道を求める意思(『三教指帰 性霊集』より)

一昨日の歩数は5171歩でした。今日は日本古典文学大系71番『三教指帰 性霊集』から「三教指帰」です。作者は空海です。


ぐうたら息子に、儒教の先生、道教の先生、最後に仏教の先生が教えを授けるという内容かと思います。作者は空海なので、結局仏教の人がぐうたら息子を改心させるという内容です。内容的には仏教が一番だと書かれていると思われるのですが、他の二人の教えも素敵すぎて、読んでいて、「好きな道を選ぶどん」と言われた感じでした。

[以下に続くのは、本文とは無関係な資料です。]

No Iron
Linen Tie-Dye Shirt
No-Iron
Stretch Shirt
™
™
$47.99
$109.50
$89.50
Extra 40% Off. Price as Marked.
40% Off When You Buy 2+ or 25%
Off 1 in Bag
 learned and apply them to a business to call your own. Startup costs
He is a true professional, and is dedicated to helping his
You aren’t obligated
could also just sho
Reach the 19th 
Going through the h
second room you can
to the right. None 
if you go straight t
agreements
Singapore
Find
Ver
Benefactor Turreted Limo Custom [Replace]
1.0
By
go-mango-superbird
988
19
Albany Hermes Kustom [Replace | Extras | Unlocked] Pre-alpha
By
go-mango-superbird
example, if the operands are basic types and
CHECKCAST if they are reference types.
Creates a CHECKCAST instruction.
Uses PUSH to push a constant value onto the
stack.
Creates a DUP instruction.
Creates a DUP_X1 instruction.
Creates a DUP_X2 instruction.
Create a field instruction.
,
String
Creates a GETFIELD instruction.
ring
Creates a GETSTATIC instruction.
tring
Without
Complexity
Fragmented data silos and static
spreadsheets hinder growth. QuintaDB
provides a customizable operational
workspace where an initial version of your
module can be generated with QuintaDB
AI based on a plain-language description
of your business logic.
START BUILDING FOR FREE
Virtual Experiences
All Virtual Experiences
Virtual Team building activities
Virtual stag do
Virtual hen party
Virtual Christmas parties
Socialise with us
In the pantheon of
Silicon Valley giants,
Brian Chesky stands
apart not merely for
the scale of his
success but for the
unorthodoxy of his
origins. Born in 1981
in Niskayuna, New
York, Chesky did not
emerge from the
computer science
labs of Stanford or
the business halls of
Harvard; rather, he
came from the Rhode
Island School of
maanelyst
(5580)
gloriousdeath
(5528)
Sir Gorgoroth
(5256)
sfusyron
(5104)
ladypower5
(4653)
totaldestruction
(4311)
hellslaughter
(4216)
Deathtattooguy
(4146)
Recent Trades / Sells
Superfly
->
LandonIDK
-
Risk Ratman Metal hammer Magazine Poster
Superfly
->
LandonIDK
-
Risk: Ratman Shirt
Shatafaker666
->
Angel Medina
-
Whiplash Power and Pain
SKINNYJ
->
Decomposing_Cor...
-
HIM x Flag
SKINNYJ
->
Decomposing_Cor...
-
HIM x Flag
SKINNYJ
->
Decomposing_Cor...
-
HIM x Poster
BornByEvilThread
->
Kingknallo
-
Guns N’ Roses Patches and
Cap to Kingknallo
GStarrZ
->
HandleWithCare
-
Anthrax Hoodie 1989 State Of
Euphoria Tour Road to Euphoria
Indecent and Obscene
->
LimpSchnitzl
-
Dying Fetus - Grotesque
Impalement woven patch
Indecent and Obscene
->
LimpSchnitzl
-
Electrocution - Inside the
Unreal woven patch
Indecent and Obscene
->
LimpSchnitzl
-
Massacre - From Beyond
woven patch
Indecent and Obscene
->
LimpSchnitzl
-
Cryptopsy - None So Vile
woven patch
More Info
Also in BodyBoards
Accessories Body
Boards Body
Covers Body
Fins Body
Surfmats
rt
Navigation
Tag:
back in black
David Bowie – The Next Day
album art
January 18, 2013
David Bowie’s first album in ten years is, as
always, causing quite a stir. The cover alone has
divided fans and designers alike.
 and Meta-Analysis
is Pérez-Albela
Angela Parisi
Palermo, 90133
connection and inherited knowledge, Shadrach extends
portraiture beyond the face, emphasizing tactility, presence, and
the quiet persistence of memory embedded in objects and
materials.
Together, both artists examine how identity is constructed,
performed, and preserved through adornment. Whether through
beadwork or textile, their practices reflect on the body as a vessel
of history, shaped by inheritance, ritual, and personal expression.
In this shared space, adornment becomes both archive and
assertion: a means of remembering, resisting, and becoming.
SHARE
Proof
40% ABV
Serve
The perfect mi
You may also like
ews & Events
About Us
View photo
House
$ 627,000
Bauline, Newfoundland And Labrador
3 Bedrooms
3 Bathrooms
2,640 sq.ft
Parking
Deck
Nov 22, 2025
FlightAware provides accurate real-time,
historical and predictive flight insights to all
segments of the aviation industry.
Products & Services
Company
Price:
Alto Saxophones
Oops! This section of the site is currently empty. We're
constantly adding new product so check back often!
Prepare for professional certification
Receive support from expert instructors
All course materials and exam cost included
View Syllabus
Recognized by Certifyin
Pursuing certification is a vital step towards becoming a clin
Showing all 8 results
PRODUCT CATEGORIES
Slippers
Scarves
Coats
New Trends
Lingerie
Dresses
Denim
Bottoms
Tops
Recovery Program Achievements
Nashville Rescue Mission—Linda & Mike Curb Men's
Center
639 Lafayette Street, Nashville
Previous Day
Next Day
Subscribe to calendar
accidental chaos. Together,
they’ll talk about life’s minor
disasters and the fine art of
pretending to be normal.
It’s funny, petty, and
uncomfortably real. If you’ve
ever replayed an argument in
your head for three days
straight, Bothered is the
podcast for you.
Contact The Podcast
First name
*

家に居て親に孝行するか、家を出て俗世を逃れ山に行き、神仙の道を目指すのか、それとも家を出て、仏道の修行をするのか。三人とも、「正しくあろう」という意思を強く感じます。これはすごいことだと思います。この話に出てくる人たちは、「どの道が正しいか?」という基準で考えています。それに対して私なんか、正しくあろうと考えても居なかった。日常を生きるのに精一杯です。しかし、昔の人はもしかしたらもっと精一杯だったのかも知れません。そして、精一杯すぎて、生きていけないこともままあったのかもしれません。だからこそ、「何が正しいのか」を切実に考えるのかもしれないと思いました。その言葉の中には重たいものが多々あります。そして絶望があるから救いを求めるのだろうと思いますが、その切実さが心に響くのかもしれません。「正しくあろう」と考えないことは幸せなのか、と疑問に思いました。